I was the first person in my family to go to law school, and I did not personally know any lawyers, much less Asian lawyers. The only Asian lawyer I knew at the time was the character Lucy Liu played in the show “Ally McBeal.” Looking back, I realize the importance of how representation in life and media shapes the decisions we make about our futures and how we feel about ourselves. Watching an Asian woman on television portray a strong female trial attorney—someone who looked like me—gave me hope that I could do the same thing. I participated in mock trial classes and competitions as a result. Unfortunately, when I started out in my career, there were very few Asian female trial attorneys or judges in the jurisdictions that I practiced in. And sadly, this is still the case today.

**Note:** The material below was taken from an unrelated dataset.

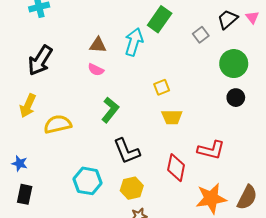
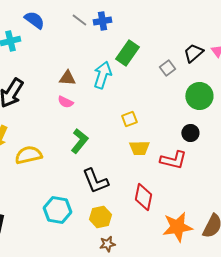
black circle: (236, 98) -> (190, 133), moved
red L-shape: (211, 150) -> (173, 160), moved

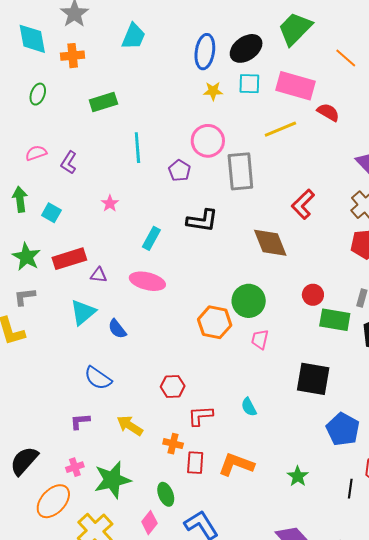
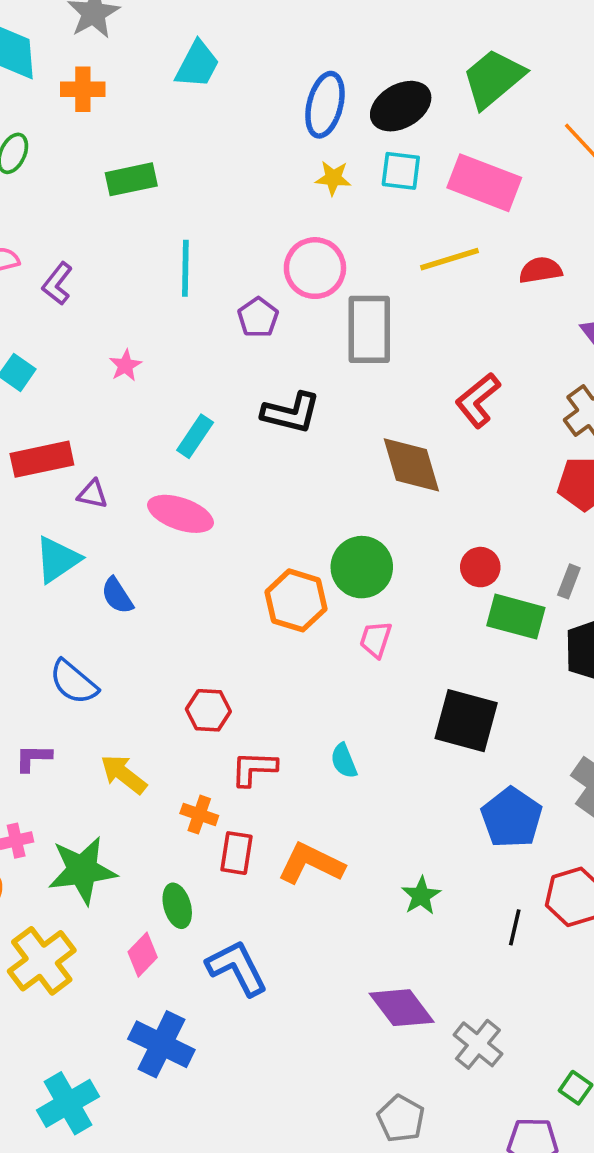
red semicircle: (328, 112) -> (541, 270), moved, turned -45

Not too long ago, I was sitting in the front row in court wearing a suit when a young sheriff trainee asked me to move to the back because the front was reserved for attorneys only. In that moment, I felt outrage and embarrassment at the same time. I did not feel the sense of belonging and security that I felt as a child in my Filipino community. Instead, I felt like an outsider in my own legal community. But no man is an island. This experience is not uncommon with minorities in the legal profession—I have read and heard similar stories. No man stands alone.
As minorities, we need to keep telling these stories to inspire awareness. We need to continue to defend and promote diversity and representation within the legal profession. We do so in the hope that, one day, we can walk into a courtroom and feel like we truly belong.